#### Exercise details
Return the full set of entries exactly. Omit none.

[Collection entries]
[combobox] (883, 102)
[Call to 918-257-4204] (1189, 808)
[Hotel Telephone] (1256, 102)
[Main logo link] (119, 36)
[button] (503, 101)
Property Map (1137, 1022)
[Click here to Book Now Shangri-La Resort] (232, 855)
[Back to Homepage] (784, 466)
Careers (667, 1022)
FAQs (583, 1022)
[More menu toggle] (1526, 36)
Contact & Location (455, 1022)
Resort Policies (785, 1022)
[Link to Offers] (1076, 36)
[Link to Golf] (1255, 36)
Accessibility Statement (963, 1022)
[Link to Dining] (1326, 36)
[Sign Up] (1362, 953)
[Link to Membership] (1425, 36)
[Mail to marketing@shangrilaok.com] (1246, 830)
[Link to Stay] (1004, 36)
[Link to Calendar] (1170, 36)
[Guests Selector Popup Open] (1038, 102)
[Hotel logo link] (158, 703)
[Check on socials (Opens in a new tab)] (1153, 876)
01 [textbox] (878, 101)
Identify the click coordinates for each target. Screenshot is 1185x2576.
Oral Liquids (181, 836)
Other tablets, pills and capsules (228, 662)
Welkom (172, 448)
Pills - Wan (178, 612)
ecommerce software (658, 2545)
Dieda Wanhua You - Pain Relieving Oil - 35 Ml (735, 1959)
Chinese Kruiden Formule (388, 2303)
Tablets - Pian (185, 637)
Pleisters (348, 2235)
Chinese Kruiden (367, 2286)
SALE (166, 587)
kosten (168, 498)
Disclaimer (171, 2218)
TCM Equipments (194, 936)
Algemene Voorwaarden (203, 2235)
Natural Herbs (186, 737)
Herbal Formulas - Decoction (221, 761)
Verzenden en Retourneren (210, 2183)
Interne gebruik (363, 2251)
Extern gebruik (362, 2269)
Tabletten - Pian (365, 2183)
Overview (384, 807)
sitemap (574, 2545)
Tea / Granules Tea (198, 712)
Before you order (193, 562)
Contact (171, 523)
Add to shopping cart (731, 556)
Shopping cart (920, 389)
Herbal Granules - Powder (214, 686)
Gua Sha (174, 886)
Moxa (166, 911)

#### Written answer
[combobox] (883, 102)
[Call to 918-257-4204] (1189, 808)
[Hotel Telephone] (1256, 102)
[Main logo link] (119, 36)
[button] (503, 101)
Property Map (1137, 1022)
[Click here to Book Now Shangri-La Resort] (232, 855)
[Back to Homepage] (784, 466)
Careers (667, 1022)
FAQs (583, 1022)
[More menu toggle] (1526, 36)
Contact & Location (455, 1022)
Resort Policies (785, 1022)
[Link to Offers] (1076, 36)
[Link to Golf] (1255, 36)
Accessibility Statement (963, 1022)
[Link to Dining] (1326, 36)
[Sign Up] (1362, 953)
[Link to Membership] (1425, 36)
[Mail to marketing@shangrilaok.com] (1246, 830)
[Link to Stay] (1004, 36)
[Link to Calendar] (1170, 36)
[Guests Selector Popup Open] (1038, 102)
[Hotel logo link] (158, 703)
[Check on socials (Opens in a new tab)] (1153, 876)
01 [textbox] (878, 101)
Identify the click coordinates for each target. Screenshot is 1185x2576.
Oral Liquids (181, 836)
Other tablets, pills and capsules (228, 662)
Welkom (172, 448)
Pills - Wan (178, 612)
ecommerce software (658, 2545)
Dieda Wanhua You - Pain Relieving Oil - 35 Ml (735, 1959)
Chinese Kruiden Formule (388, 2303)
Tablets - Pian (185, 637)
Pleisters (348, 2235)
Chinese Kruiden (367, 2286)
SALE (166, 587)
kosten (168, 498)
Disclaimer (171, 2218)
TCM Equipments (194, 936)
Algemene Voorwaarden (203, 2235)
Natural Herbs (186, 737)
Herbal Formulas - Decoction (221, 761)
Verzenden en Retourneren (210, 2183)
Interne gebruik (363, 2251)
Extern gebruik (362, 2269)
Tabletten - Pian (365, 2183)
Overview (384, 807)
sitemap (574, 2545)
Tea / Granules Tea (198, 712)
Before you order (193, 562)
Contact (171, 523)
Add to shopping cart (731, 556)
Shopping cart (920, 389)
Herbal Granules - Powder (214, 686)
Gua Sha (174, 886)
Moxa (166, 911)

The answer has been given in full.